What does it mean if when I add a third variable (biomarker) in the regression the second (gene) becomes significant all of the sudden? Does it mean that the second variable is then significantly associated with the dependent?

chl
  • 50,972
  • 18
  • 205
  • 364
Alex
  • 13
  • 4
  • 2
    Are you familiar with mediating http://en.wikipedia.org/wiki/Mediation_(statistics) or moderating http://en.wikipedia.org/wiki/Moderation_(statistics) variables? Darn I cannot get those end brackets to form part of the link. – Michelle Feb 04 '12 at 03:02
  • Collinearity (which is often related to the topics Michelle mentioned) is a possible explanation.
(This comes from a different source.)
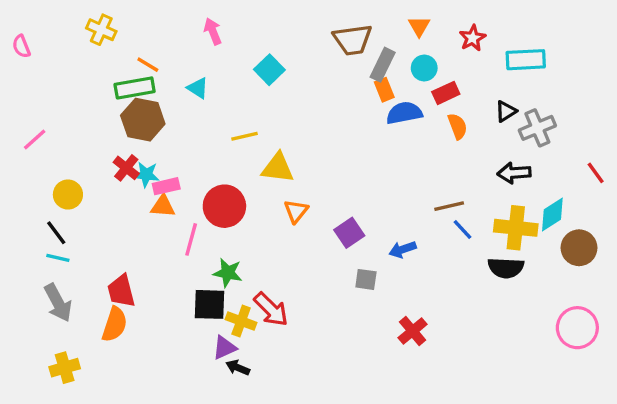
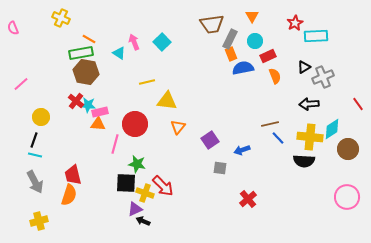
pink arrow: (213, 31) -> (134, 42), moved
red star: (472, 38) -> (295, 23), moved
black line: (56, 233) -> (34, 140), turned 56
I suggest having a look at some of the dozens of questions on here related to this subject. – Macro Feb 04 '12 at 05:19

1 Answers1

5

The most likely explanation is that the Biomarker is a suppressor variable. A suppressor variable is correlated with another predictor variable in such a way that the predictor is significant when both are entered into a model, but not when it is entered alone. Unfortunately, suppression is just one of those statistical phenomena that aren't very intuitive. This website is fairly long, but very clear and includes a discussion of all the relevant issues with a section on suppressor variables at the end. I also found this American Statistician paper, which is specific to suppressor variables. I haven't read it yet, but it looks quite good.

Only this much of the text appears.